— Pour que je ne voie plus ta mère ici ! Et toi aussi, dégage de mon appartement ! — elle mit son mari à la porte à peine étaient-ils revenus de vacances.

Léna était une personne discrète.

Pas silencieuse — discrète précisément.

La différence est importante : les gens silencieux ont peur, tandis que les discrets ne voient simplement pas l’intérêt de crier là où l’on peut parler calmement.

Ses collègues la respectaient pour cela.

Ses amies l’enviaient parfois.

Kolya, les premières années de mariage, considérait cela comme une qualité, puis il a commencé à le prendre pour acquis, et à la fin, il semble qu’il ait complètement cessé de le remarquer.

C’est pourquoi, lorsqu’elle a finalement crié, ce fut comme un coup de tonnerre dans un ciel clair.

Même le chat Vassili, une créature flegmatique qui, en sept ans de vie, avait développé une attitude philosophique envers tout, sauta du canapé et s’enfuit dans la cuisine.

Mais avant ce cri, il y avait encore plusieurs heures.

Et les vacances.

Et le retour.

Et une conversation que Léna n’oublierait jamais de toute sa vie.

Ils avaient préparé les vacances longtemps et avec plaisir — comme le font les gens qui ne se sont rien permis de tel depuis longtemps.

Léna choisissait l’hôtel, Kolya s’occupait des billets, tous deux discutaient de ce qu’il fallait emporter, se disputaient pour savoir si une trousse de secours avec autant de médicaments était nécessaire, riaient.

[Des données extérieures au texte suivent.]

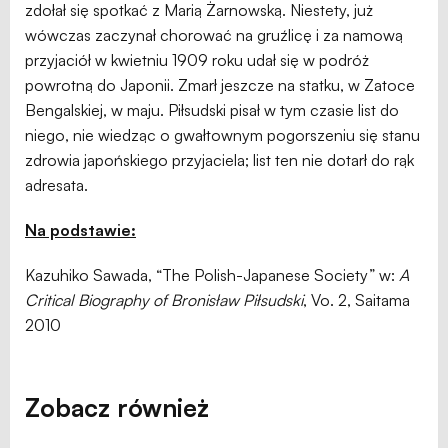
zdołał się spotkać z Marią Żarnowską. Niestety, już
wówczas zaczynał chorować na gruźlicę i za namową
przyjaciół w kwietniu 1909 roku udał się w podróż
powrotną do Japonii. Zmarł jeszcze na statku, w Zatoce
Bengalskiej, w maju. Piłsudski pisał w tym czasie list do
niego, nie wiedząc o gwałtownym pogorszeniu się stanu
zdrowia japońskiego przyjaciela; list ten nie dotarł do rąk
adresata.
Na podstawie:
Kazuhiko Sawada, “The Polish-Japanese Society” w:
A
Critical Biography of Bronisław Piłsudski
, Vo. 2, Saitama
2010
Zobacz również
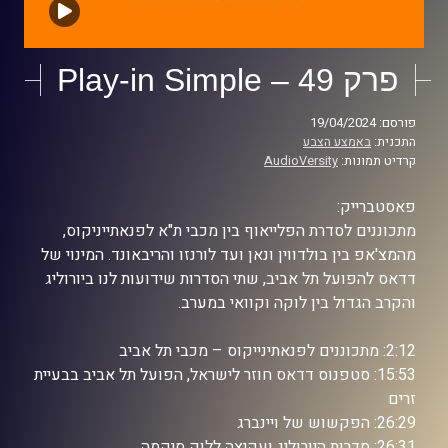
פרק 49 – Play-in Simple
פורסם: 19/04/2024
התכנית:
באמצע הצבע
קרדיט תמונות:
AudioVersity
פאסטברייק:
מתכוננים לסדרת הפלייאוף בין מכבי ת"א לפנאתייניקוס,
מהמצ'אפ בין בולדווין ונאן ועד לורנזו והריבאונד. המינוי של
דדאס להפועל תל אביב, שתי הסדרות שידועות לנו ביורוליג
והקרב הגדול בין לוקה וקוואי במערב.
2:12: מתכוננים לפנאתינייקוס – מכבי תל אביב
15:53: סטפנוס דדאס חוזר לישראל, הפועל תל אביב בבעיית
זרים
26:29: הפקשוש של ויינברג
26:31: סדרות היורוליג ועקיצה ללוק סיקמה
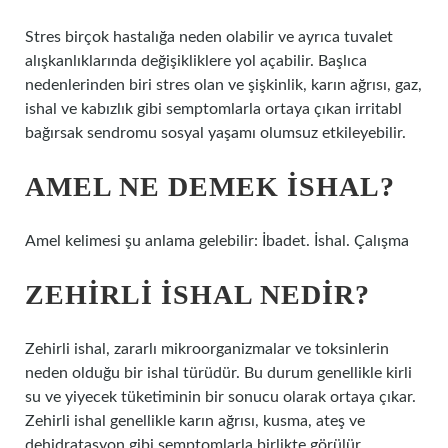
Stres birçok hastalığa neden olabilir ve ayrıca tuvalet
alışkanlıklarında değişikliklere yol açabilir. Başlıca
nedenlerinden biri stres olan ve şişkinlik, karın ağrısı, gaz,
ishal ve kabızlık gibi semptomlarla ortaya çıkan irritabl
bağırsak sendromu sosyal yaşamı olumsuz etkileyebilir.
AMEL NE DEMEK ISHAL?
Amel kelimesi şu anlama gelebilir: İbadet. İshal. Çalışma
ZEHIRLI ISHAL NEDIR?
Zehirli ishal, zararlı mikroorganizmalar ve toksinlerin
neden olduğu bir ishal türüdür. Bu durum genellikle kirli
su ve yiyecek tüketiminin bir sonucu olarak ortaya çıkar.
Zehirli ishal genellikle karın ağrısı, kusma, ateş ve
dehidratasyon gibi semptomlarla birlikte görülür.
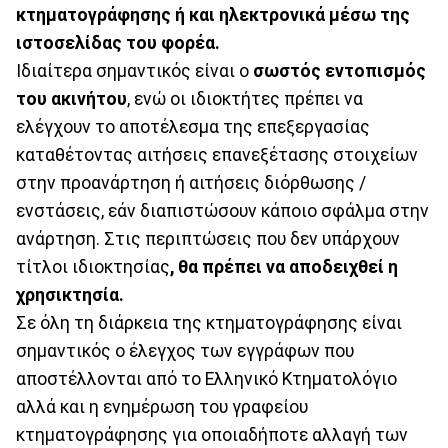
κτηματογράφησης ή και ηλεκτρονικά μέσω της
ιστοσελίδας του φορέα.
Ιδιαίτερα σημαντικός είναι ο
σωστός εντοπισμός
του ακινήτου
, ενώ οι ιδιοκτήτες πρέπει να
ελέγχουν το αποτέλεσμα της επεξεργασίας
καταθέτοντας αιτήσεις επανεξέτασης στοιχείων
στην προανάρτηση ή αιτήσεις διόρθωσης /
ενστάσεις, εάν διαπιστώσουν κάποιο σφάλμα στην
ανάρτηση. Στις περιπτώσεις που δεν υπάρχουν
τίτλοι ιδιοκτησίας
, θα πρέπει να αποδειχθεί η
χρησικτησία.
Σε όλη τη διάρκεια της κτηματογράφησης είναι
σημαντικός ο έλεγχος των εγγράφων που
αποστέλλονται από το Ελληνικό Κτηματολόγιο
αλλά και η ενημέρωση του γραφείου
κτηματογράφησης για οποιαδήποτε αλλαγή των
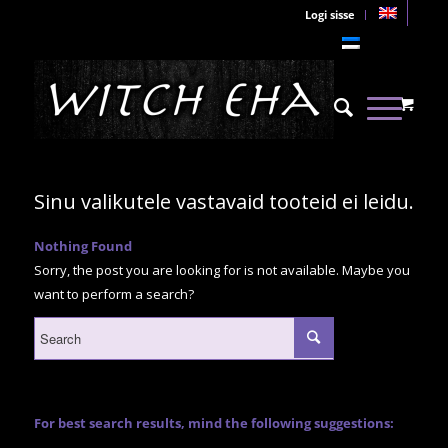
Logi sisse
Sinu valikutele vastavaid tooteid ei leidu.
Nothing Found
Sorry, the post you are looking for is not available. Maybe you
want to perform a search?
For best search results, mind the following suggestions:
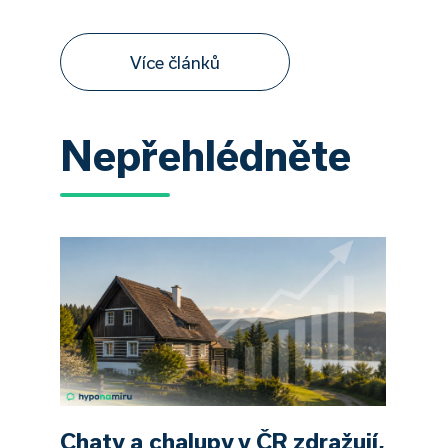
Více článků
Nepřehlédněte
Chaty a chalupy v ČR zdražují,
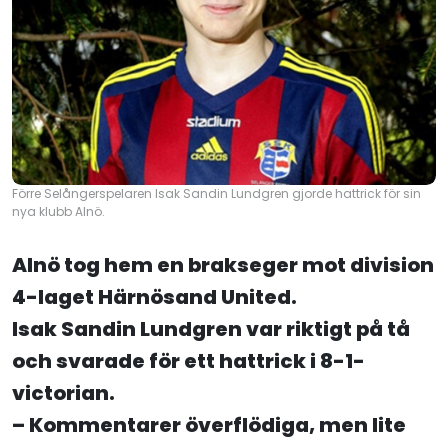
Förre Selångerspelaren Isak Sandin Lundgren gjorde hattrick för sin
nya klubb Alnö.
Alnö tog hem en brakseger mot division
4-laget Härnösand United.
Isak Sandin Lundgren var riktigt på tå
och svarade för ett hattrick i 8-1-
victorian.
– Kommentarer överflödiga, men lite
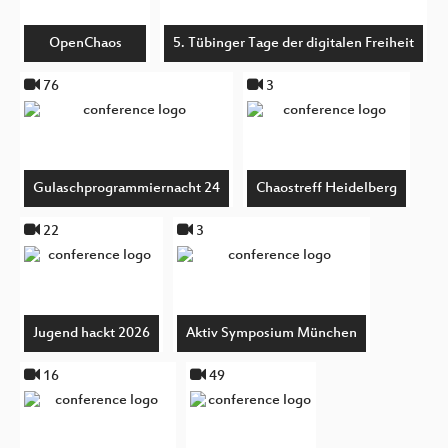
OpenChaos
5. Tübinger Tage der digitalen Freiheit
76
3
Gulaschprogrammiernacht 24
Chaostreff Heidelberg
22
3
Jugend hackt 2026
Aktiv Symposium München
16
49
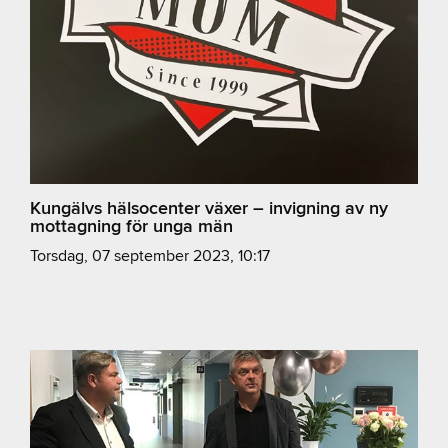
Kungälvs hälsocenter växer – invigning av ny
mottagning för unga män
torsdag, 07 september 2023, 10:17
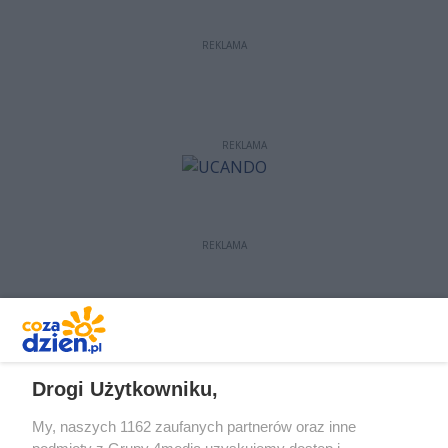
REKLAMA
REKLAMA
REKLAMA
REKLAMA
Drogi Użytkowniku,
My, naszych 1162 zaufanych partnerów oraz inne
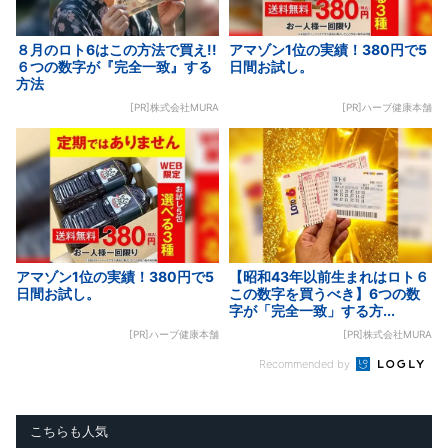
８月のロト6はこの方法で買え!!
アマゾン1位の実績！380円で5
６つの数字が『完全一致』する
日間お試し。
方法
[PR]株式会社MURA
[PR]ハーブ健康本舗
アマゾン1位の実績！380円で5
【昭和43年以前生まれはロト６
日間お試し。
この数字を買うべき】6つの数
字が「完全一致」する方...
[PR]ハーブ健康本舗
[PR]株式会社MURA
Recommended by
こちらも人気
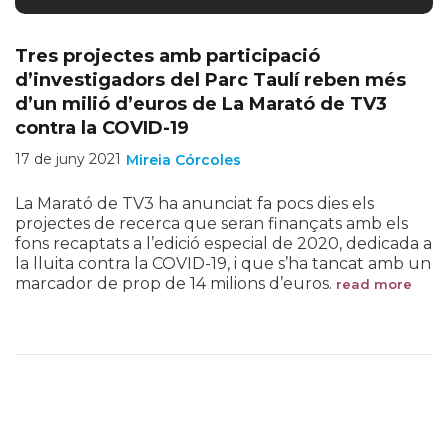
Tres projectes amb participació
d’investigadors del Parc Taulí reben més
d’un milió d’euros de La Marató de TV3
contra la COVID-19
17 de juny 2021
Mireia Córcoles
La Marató de TV3 ha anunciat fa pocs dies els
projectes de recerca que seran finançats amb els
fons recaptats a l’edició especial de 2020, dedicada a
la lluita contra la COVID-19, i que s’ha tancat amb un
marcador de prop de 14 milions d’euros.
read more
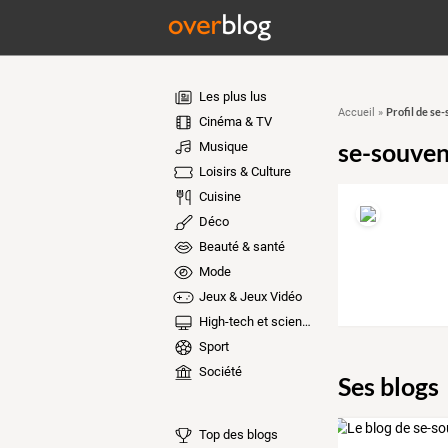
Les plus lus
Profil de se
Accueil
»
Cinéma & TV
se-souven
Musique
Loisirs & Culture
Cuisine
Déco
Beauté & santé
Mode
Jeux & Jeux Vidéo
High-tech et sciences
Sport
Société
Ses blogs
Top des blogs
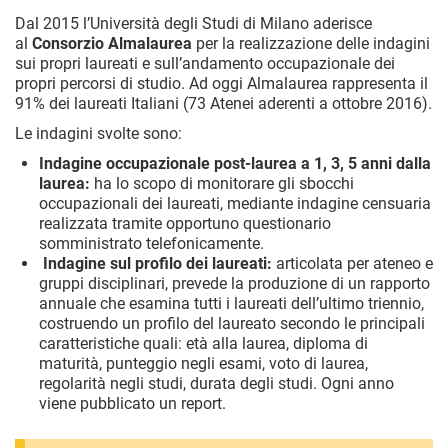
Dal 2015 l’Università degli Studi di Milano aderisce
al
Consorzio Almalaurea
per la realizzazione delle indagini
sui propri laureati e sull’andamento occupazionale dei
propri percorsi di studio. Ad oggi Almalaurea rappresenta il
91% dei laureati Italiani (73 Atenei aderenti a ottobre 2016).
Le indagini svolte sono:
Indagine occupazionale post-laurea a 1, 3, 5 anni dalla
laurea:
ha lo scopo di monitorare gli sbocchi
occupazionali dei laureati, mediante indagine censuaria
realizzata tramite opportuno questionario
somministrato telefonicamente.
Indagine sul profilo dei laureati:
articolata per ateneo e
gruppi disciplinari, prevede la produzione di un rapporto
annuale che esamina tutti i laureati dell’ultimo triennio,
costruendo un profilo del laureato secondo le principali
caratteristiche quali: età alla laurea, diploma di
maturità, punteggio negli esami, voto di laurea,
regolarità negli studi, durata degli studi. Ogni anno
viene pubblicato un report.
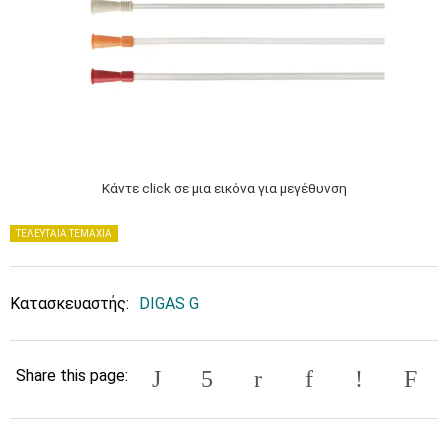
Κάντε click σε μια εικόνα για μεγέθυνση
ΤΕΛΕΥΤΑΙΑ ΤΕΜΑΧΙΑ
Κατασκευαστής:
DIGAS G
Share this page:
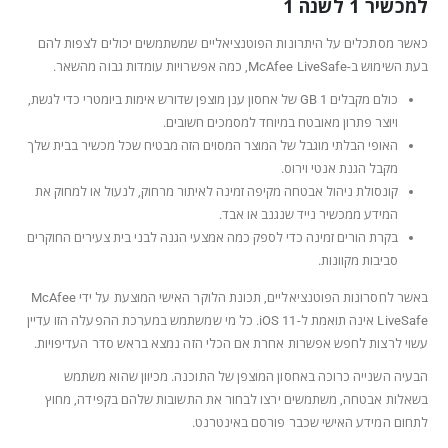
למכשיר 1 לשנה 1
כאשר מסתכלים על היתרונות הפוטנציאליים שמשתמשים יכולים לצפות להם
בעת השימוש ב-McAfee LiveSafe, כמה אפשרויות עומדות גבוה מהשאר.
כולם מקבלים 1 GB של אחסון ענן מוצפן שדורש אימות ביומטרי כדי לגשת,
ויוצר פתרון מאובטח במיוחד למסמכים חשובים.
האופי הבלתי מוגבל של המוצר המסוים הזה מבטיח שכל מכשיר בבית שלך
מקבל הגנת אנטי וירוס.
קונסולת ניהול אבטחה מקיפה זמינה לאיתור מרחוק, לנעול או למחוק את
המידע ממכשיר נייד שנגנב או אבד.
בקרת הורים זמינה כדי לספק כמה אמצעי הגנה לבני בית צעירים החוקרים
סביבות מקוונות.
באשר לחסרונות הפוטנציאליים, תכונת הלוקר האישי המוצעת על ידי McAfee
LiveSafe אינה תואמת ל-iOS 11. כל מי שמשתמש במערכת ההפעלה הזו עדיין
עשוי לרצות לחפש אפשרות אחרת אם הכלי הזה נמצא בראש סדר העדיפויות.
הבעיה השנייה כרוכה באחסון המוצפן של התוכנה. מכיוון שהוא משתמש
בשאלות אבטחה, משתמשים ירצו לבחור את התשובות שלהם בקפידה, מחוץ
לתחום המידע האישי שכבר פורסם באינטרנט.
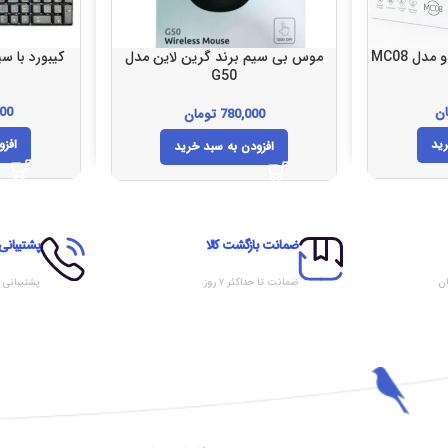
دل MC08
موس بی سیم برند گرین لاین مدل
کیبورد با سیم برند 
G50
ن
000
780,000
تومان
رید
افزو
افزودن به سبد خرید
ضمانت بازگشت کالا
پشتیبانی
ان
ضمانت تا حداکثر ۷ روز
پشتیبانی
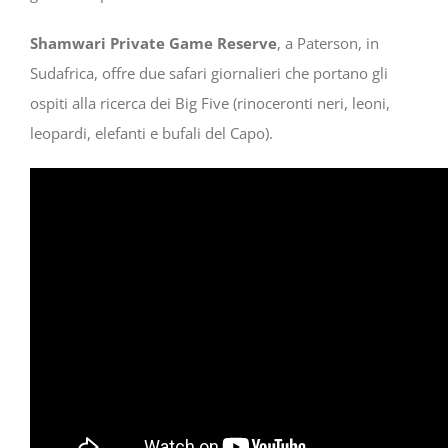
Shamwari Private Game Reserve
, a Paterson, in
Sudafrica, offre due safari giornalieri che portano gli
ospiti alla ricerca dei Big Five (rinoceronti neri, leoni,
leopardi, elefanti e bufali del Capo).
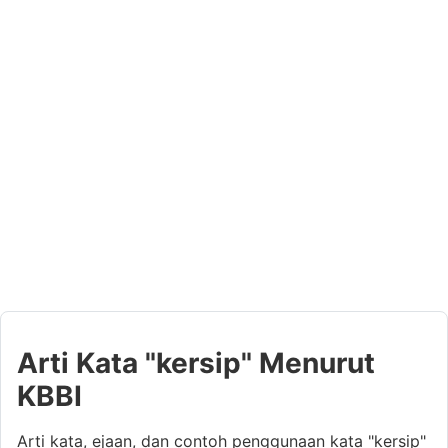
Arti Kata "kersip" Menurut
KBBI
Arti kata, ejaan, dan contoh penggunaan kata "kersip"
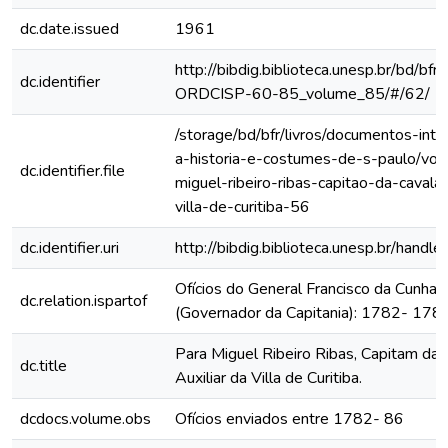
dc.date.issued
1961
http://bibdig.biblioteca.unesp.br/bd/bf
dc.identifier
ORDCISP-60-85_volume_85/#/62/
/storage/bd/bfr/livros/documentos-int
a-historia-e-costumes-de-s-paulo/vol
dc.identifier.file
miguel-ribeiro-ribas-capitao-da-cavalari
villa-de-curitiba-56
dc.identifier.uri
http://bibdig.biblioteca.unesp.br/hand
Ofícios do General Francisco da Cunha
dc.relation.ispartof
(Governador da Capitania): 1782- 178
Para Miguel Ribeiro Ribas, Capitam da 
dc.title
Auxiliar da Villa de Curitiba.
dcdocs.volume.obs
Ofícios enviados entre 1782- 86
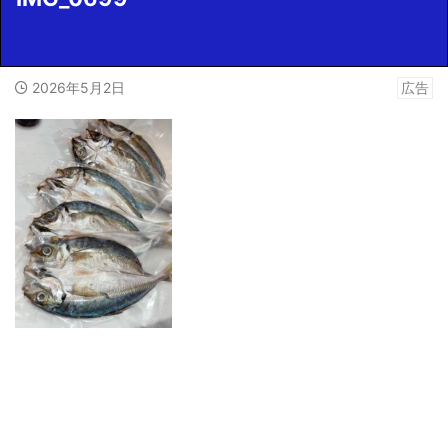
2026年5月2日
広告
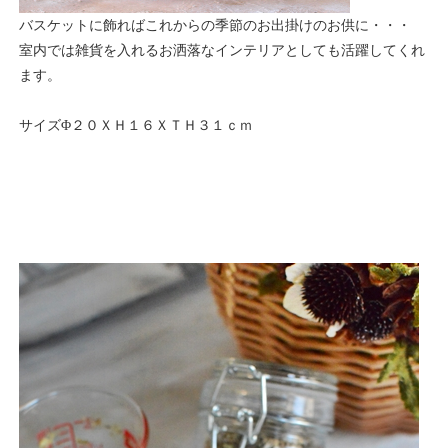
バスケットに飾ればこれからの季節のお出掛けのお供に・・・
室内では雑貨を入れるお洒落なインテリアとしても活躍してくれ
ます。
サイズΦ２０ＸＨ１６ＸＴＨ３１ｃｍ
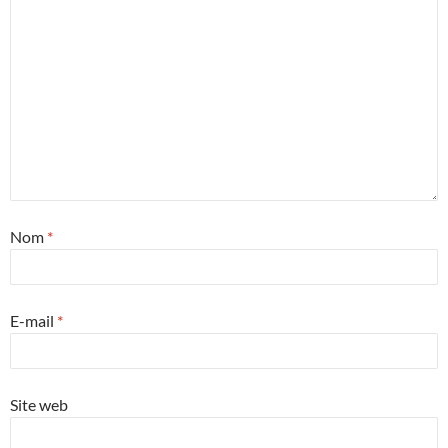
Nom
*
E-mail
*
Site web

Pendant ces quelques semaines de préparation, ils ressemblaient à eux d’autrefois — à ces deux personnes qui s’étaient rencontrées à une fête, avaient parlé jusqu’au matin et n’avaient ensuite plus pu se séparer.

La seule source d’inquiétude était Vassili.

Le chat appartenait à Léna — dans le sens où il était apparu avant Kolya, vivait selon les règles de Léna et aimait Léna avec cette fidélité sérieuse avec laquelle certains chats savent aimer une seule personne.

Avec Kolya, il était neutre : il ne feulait pas, ne fuyait pas, parfois il permettait même qu’on lui gratte derrière l’oreille.

Mais il le permettait justement — comme une faveur.

Laisser Vassili seul aussi longtemps était impensable.

Et Kolya lui-même proposa :

— On va le laisser à ma mère.

Elle aime les animaux.

Léna fut un peu surprise — Nina Pavlovna ne s’était jamais particulièrement attendrie devant Vassili lors de ses visites — mais elle ne protesta pas.

Sa belle-mère était une femme posée, correcte, capable de garder ses distances avec tant d’habileté que Léna ne comprenait jamais tout à fait : était-ce du respect ou de la froideur.

Depuis sept ans, elles vivaient dans un état de neutralité armée — poli, irréprochable, totalement impénétrable.

Kolya appela sa mère.

Elle accepta facilement, presque immédiatement.

Léna commença déjà à imaginer Nina Pavlovna nourrissant Vassili selon un horaire et peut-être même s’y attachant un peu — quand, quelques jours plus tard, il s’avéra soudain que les plans avaient changé.

— Maman dit qu’il vaut mieux qu’elle vienne ici, — dit Kolya sans lever les yeux de son téléphone.

— Le nourrir ici.

— Pourquoi ?

— Il paraît qu’elle est allergique aux chats.

Léna se tut.

— Allergique ? — demanda-t-elle.

— Oui.

— Nina Pavlovna est venue chez nous tant de fois.

Vassili a toujours été là.

Aucune allergie.

— Peut-être que ça ne se manifestait pas autant.

On ne sait jamais.

— Kolya leva enfin les yeux, et il y avait quelque chose de suppliant dans son regard.

— Léna, quelle différence ça fait ?

Elle viendra, le nourrira, surveillera.

Le chat sera pris en charge, tout le monde sera content.

— C’est loin.

— Elle l’a proposé elle-même.

Elle ne veut pas nous déranger.

Léna le regarda encore une seconde, puis se tourna vers la fenêtre.

Dehors, il y avait une cour ordinaire — une balançoire, des bancs, un peuplier qui chaque été recouvrait tout de duvet.

Rien de spécial.

C’est étrange, pensa-t-elle.

Juste étrange, rien de plus.

Faire autant de route chaque jour alors qu’on pouvait simplement prendre le chat avec soi.

Une allergie qui n’avait jamais existé.

Kolya qui avait accepté trop facilement.

Mais elle ne discuta pas.

Ce n’était pas le moment — ils partaient en vacances, la mer les attendait et deux semaines sans réveil.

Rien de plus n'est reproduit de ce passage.